Strephon Alkhalikoi said:
.bin is a binary file. It and a .db (database) file cannot be read using a text editor. I will guess the same issue will occur trying to view a .data file. Even viewing them on a laptop is problematic as they aren't in a human-readable form. The only exception to the above would be if the files have had their file extensions changed from their originals.
Outside of that exception the only way I can think of to view information inside of these files is with a Windows hex editor like HxD, and even then what you see will be limited. Regardless, I wouldn't bother with Android for this task, even though I'm sure Android has hex editors.
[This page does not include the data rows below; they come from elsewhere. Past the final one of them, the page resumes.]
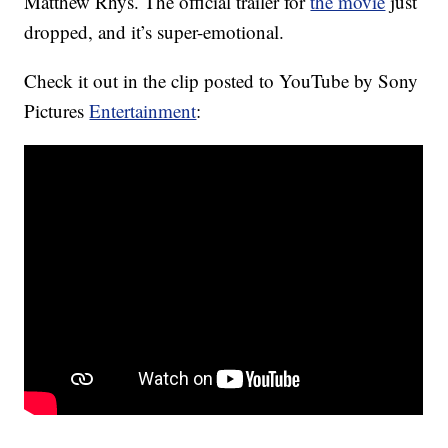
Matthew Rhys. The official trailer for
the movie
just
dropped, and it’s super-emotional.
Check it out in the clip posted to YouTube by Sony
Pictures
Entertainment
:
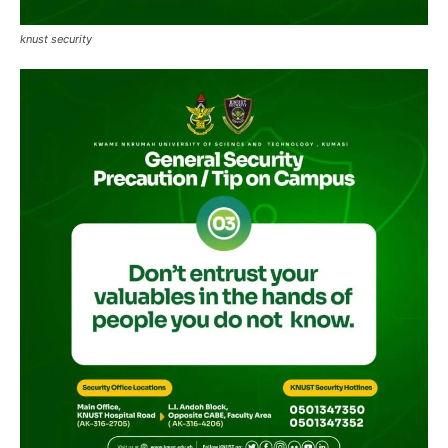
knust security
The laptop's screen makes such work easier than on Android.
Click to expand...
Click to collapse
So basically the juice ain't gonna justify the squeeze for this. Alright. Thank you for letting me know this is basically a waste of time. I'm new to all this and was just poking around in the laptop and kept running into **** I couldn't read is all.
Michael Romanov said:
So basically the juice ain't gonna justify the squeeze for this. Alright. Thank you for letting me know this is basically a waste of time. I'm new to all this and was just poking around in the laptop and kept running into **** I couldn't read is all.
Click to expand...
Click to collapse
Don't poke too hard. If you don't know what you're doing you could alter or delete an important file and wreck your Windows install. If that happens you get to spend a few hours restoring your laptop.
Strephon Alkhalikoi said:
Don't poke too hard. If you don't know what you're doing you could alter or delete an important file and wreck your Windows install. If that happens you get to spend a few hours restoring your laptop.
Click to expand...
Click to collapse
I appreciate the warning but it's a little late for that. Soft bricked my pixel 6 "poking around" with stuff I didn't know. That's how I ended up here in the first place. Nah I learned my lesson after that whole clusterf*ck. Now before I actually mess with it I come ask people far more experienced and knowledgeable than me. Like you for example. Thank you for being patient and answering my noob questions.